General obligations with an 8 percent coupon and maturing in 2035, the island’s most actively traded security, changed hands Thursday for an average 42.4 cents on the dollar, up from a record-low 20.75 cents Dec. 5, data compiled by Bloomberg show.

Desmond Lachman, a resident fellow at the American Enterprise Institute and former deputy director of the International Monetary Fund, said he’s concerned that some of the billions in U.S. taxpayer aid destined for the disaster recovery may ultimately end up in the hands of bondholders.

"My concern is that they’re just going to use U.S. taxpayer money to bail out the creditors, but meantime the island is going to languish," Lachman said.

The federal board plans to certify the fiscal plan Thursday in San Juan. Among other things, the plan calls for austerity measures, including cutting pension benefits by an average of 10 percent beginning in 2020 to curb spending and repair a retirement system that’s out of money. Rossello has balked at reducing pensions, saying it would place an undue burden on public workers and retirees. The board maintains that there needs to be shared sacrifice, and any cuts require legislative approval.

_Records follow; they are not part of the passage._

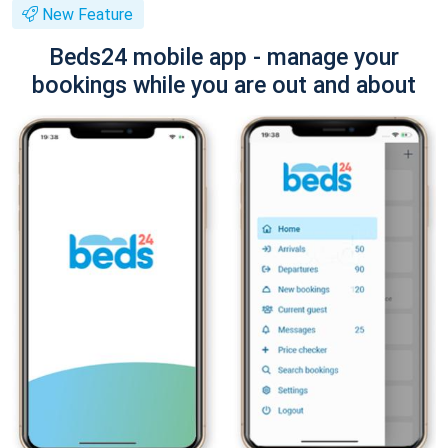
New Feature
Beds24 mobile app - manage your
bookings while you are out and about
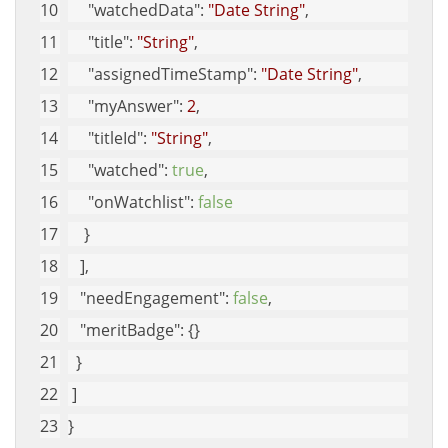
"watchedData"
: 
"Date String"
, 
"title"
: 
"String"
, 
"assignedTimeStamp"
: 
"Date String"
, 
"myAnswer"
: 
2
, 
"titleId"
: 
"String"
, 
"watched"
: 
true
, 
"onWatchlist"
: 
false
    }
   ], 
"needEngagement"
: 
false
, 
"meritBadge"
: {}
  }
 ]
}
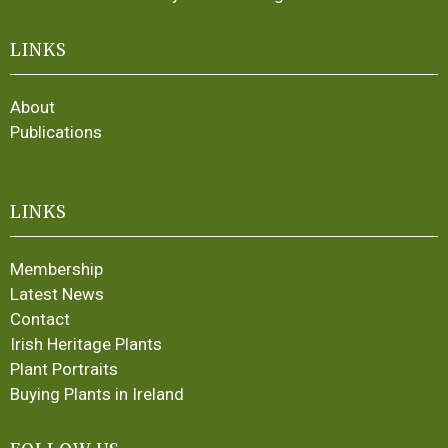
LINKS
About
Publications
LINKS
Membership
Latest News
Contact
Irish Heritage Plants
Plant Portraits
Buying Plants in Ireland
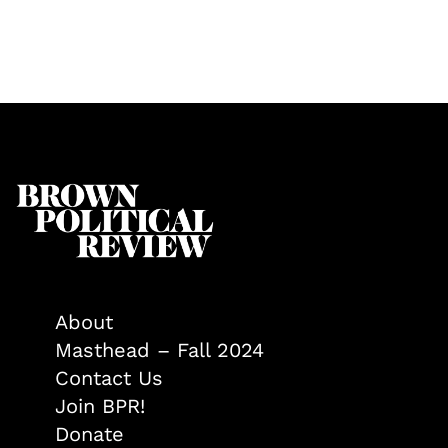
About
Masthead – Fall 2024
Contact Us
Join BPR!
Donate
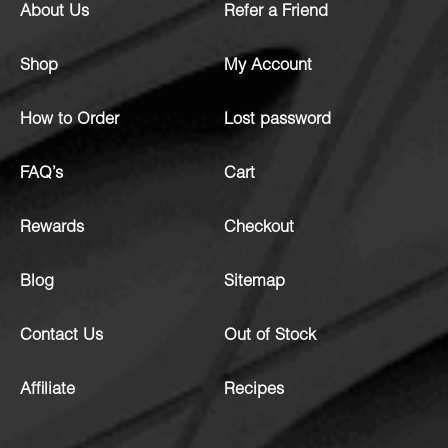
About Us
Refer a Friend
Shop
My Account
How to Order
Lost password
FAQ’s
Cart
Rewards
Checkout
Blog
Sitemap
Contact Us
Out of Stock
Affiliate
Recipes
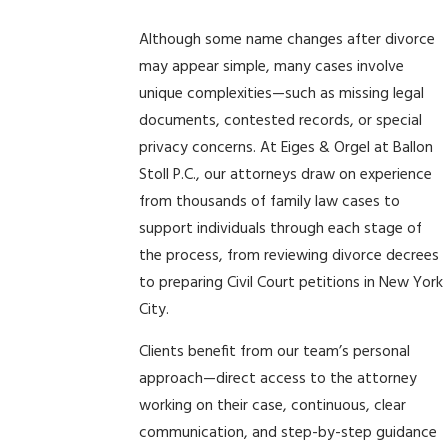
Although some name changes after divorce
may appear simple, many cases involve
unique complexities—such as missing legal
documents, contested records, or special
privacy concerns. At Eiges & Orgel at Ballon
Stoll P.C., our attorneys draw on experience
from thousands of family law cases to
support individuals through each stage of
the process, from reviewing divorce decrees
to preparing Civil Court petitions in New York
City.
Clients benefit from our team’s personal
approach—direct access to the attorney
working on their case, continuous, clear
communication, and step-by-step guidance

The turnaround plan, which has the stated purpose of fixing the island’s finances and reviving an economy stuck in a decade-long recession, will cut spending for schools and municipalities and try to boost growth through labor reforms and relaxing regulations. Congress created the federal board in 2016 to address Puerto Rico’s debt crisis, as part of legislation that also gave the island a path to filing a form of bankruptcy.

Lachman, the former IMF official, said he questioned the logic of any plan that paints a rosy economic picture when the island is facing accelerating emigration. The island has lost about 2 percent of its population every year for the past four, without counting the massive but largely unaccounted-for exodus after Maria.

"What kind of credibility can they have if they make one projection before the island gets hit by a once in a lifetime hurricane, and then suddenly it improves the situation?" said Lachman. "It just makes no sense at all."

This article was provided by Bloomberg News.